INTRODUCTION: Heart failure can be caused by systolic or diastolic dysfunction. Diagnosing diastolic dysfunction remains challenging, although several criteria have been identified. Ventricular wall stress is crucially involved. It is hypothesized whether increased end-diastolic and end-systolic ventricular wall stress as assessed by the wall stress index is associated with cardiac dysfunction and thus provide novel diagnostic criteria.
METHODS: 1050 consecutive patients with suspected non-ischemic heart failure covering a broad spectrum from normal to severely impaired cardiac function were observed. Cardiac magnetic resonance imaging was performed to assess left ventricular (LV) volumes, myocardial mass, peak ejection (PER) and filling rate (PFR).

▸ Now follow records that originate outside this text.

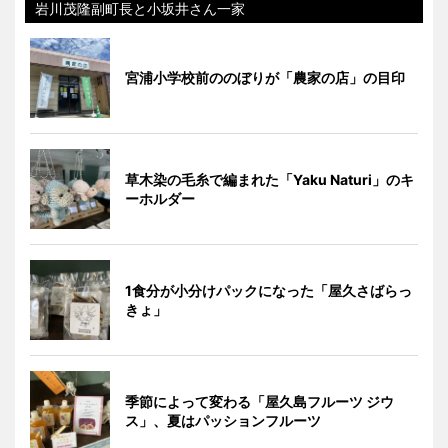
岩川茂隆副町長と小坂井さん一家
宮浦小学校前ののぼりが「農家の店」の目印
草木染の毛糸で編まれた「Yaku Naturi」のキ
ーホルダー
1食分が小分けパックになった「屋久さばらっ
きょ」
季節によって変わる「屋久島フルーツ ジウ
ス」、夏はパッションフルーツ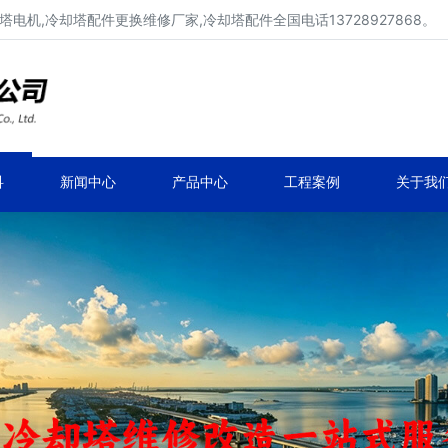
电机,冷却塔配件更换维修厂家,冷却塔配件全国电话13728927868。
冷却塔配件、冷却塔填料厂家价格
冷却塔配件定制、生产、维修、安装。
科
新闻中心
产品中心
工程案例
关于我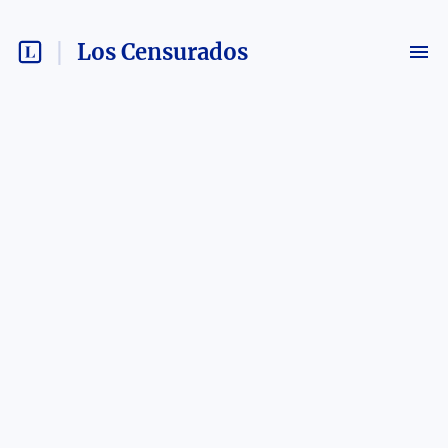
Los Censurados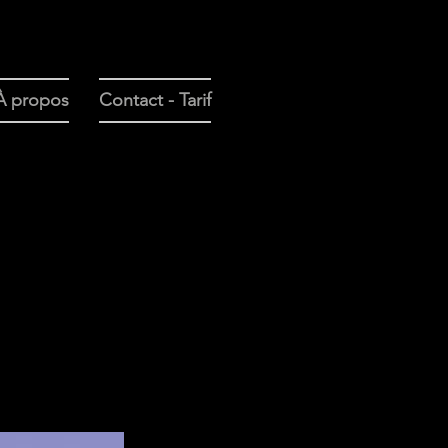
À propos
Contact - Tarif
ravaux. Explorez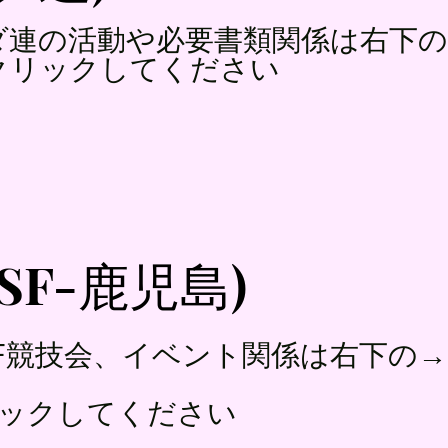
全ダ連の活動や必要書類関係は右下
クリックしてください
DSF-鹿児島)
SF競技会、イベント関係は右下の→
ックしてください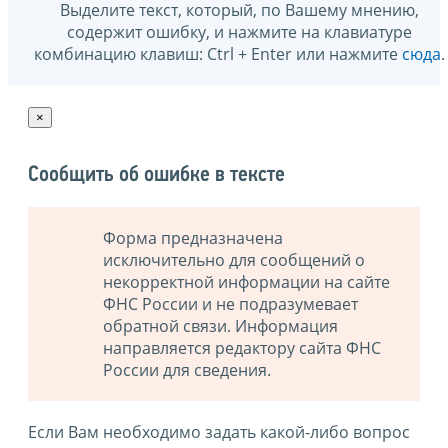
Выделите текст, который, по Вашему мнению,
содержит ошибку, и нажмите на клавиатуре
комбинацию клавиш: Ctrl + Enter или нажмите
сюда
.
×
Сообщить об ошибке в тексте
Форма предназначена
исключительно для сообщений о
некорректной информации на сайте
ФНС России и не подразумевает
обратной связи. Информация
направляется редактору сайта ФНС
России для сведения.
Если Вам необходимо задать какой-либо вопрос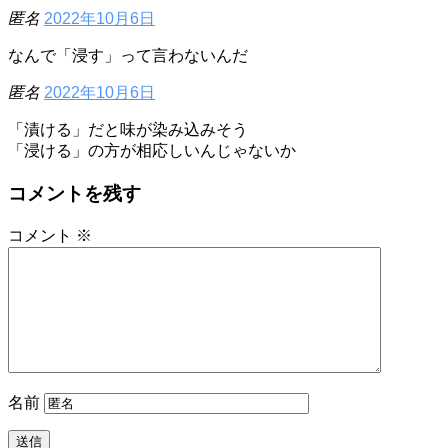
匿名
2022年10月6日
なんで「浸す」って言わないんだ
匿名
2022年10月6日
「漬ける」だと味が染み込みそう
「浸ける」の方が相応しいんじゃないか
コメントを残す
コメント
※
名前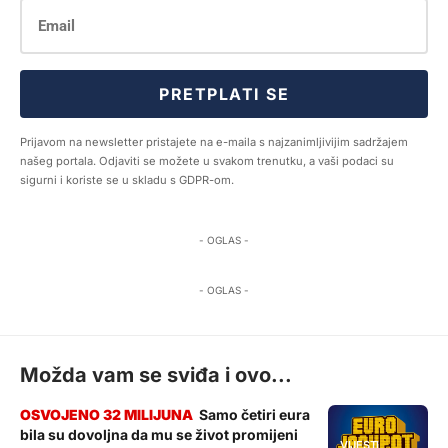
PRETPLATI SE
Prijavom na newsletter pristajete na e-maila s najzanimljivijim sadržajem
našeg portala. Odjaviti se možete u svakom trenutku, a vaši podaci su
sigurni i koriste se u skladu s GDPR-om.
- OGLAS -
- OGLAS -
Možda vam se sviđa i ovo...
Samo četiri eura
bila su dovoljna da mu se život promijeni
VIJESTI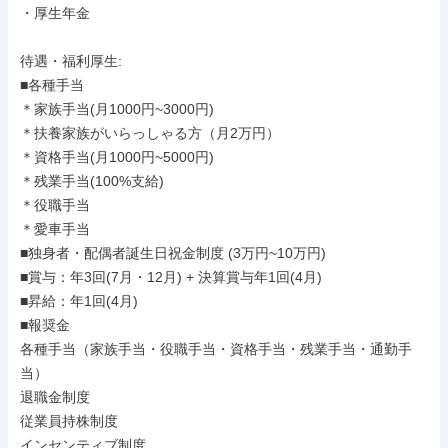
・厚生年金

待遇・福利厚生: 

■各種手当

＊家族手当(月1000円~3000円)

＊扶養家族がいらっしゃる方（月2万円）

＊資格手当(月1000円~5000円)

＊残業手当(100%支給)

＊役職手当

＊愛車手当

■独身者・配偶者誕生日祝金制度 (3万円~10万円)

■賞与：年3回(7月・12月) + 決算賞与年1回(4月)

■昇給：年1回(4月)

■報奨金

各種手当（家族手当・役職手当・資格手当・残業手当・通勤手
当）

退職金制度

従業員持株制度

インセンティブ制度
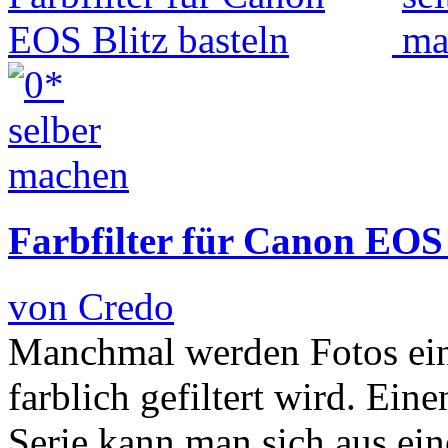
Farbfilter für Canon EOS 
von Credo
Manchmal werden Fotos einf
farblich gefiltert wird. Ein
Serie kann man sich aus ei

RESULTS: A reduced PFR was found in 348 patients (33.1%), which resulted from 275 of 422 patients (65.2%) with reduced and from 73 of 628 patients (11.6%) with preserved LVEF (p<0.0001). Increased LV volume and mass was correlated with reduced PER and PFR (p<0.0001). Increased end-diastolic wall stress was the strongest predictor of a reduced PER (OR 4.5 [2.6 to 7.8], p<0.0001) and increased end-systolic wall stress predicted a reduced PFR (OR 1.2 [1.1 to 1.3], p<0.0001). Increased end-systolic wall stress was correlated with increased pulmonary pressure (p<0.0001). Normal end-systolic wall stress<18 kPa had a favorable predictive value for the absence of an impaired filling and increased pulmonary capillary pressure.
CONCLUSION: Increased end-diastolic wall stress precedes a reduced ventricular ejection rate and increased end-systolic wall stress determines an impaired diastolic filling. It is thus suggested to add assessment of ventricular wall stress as diagnostic criterion of heart failure.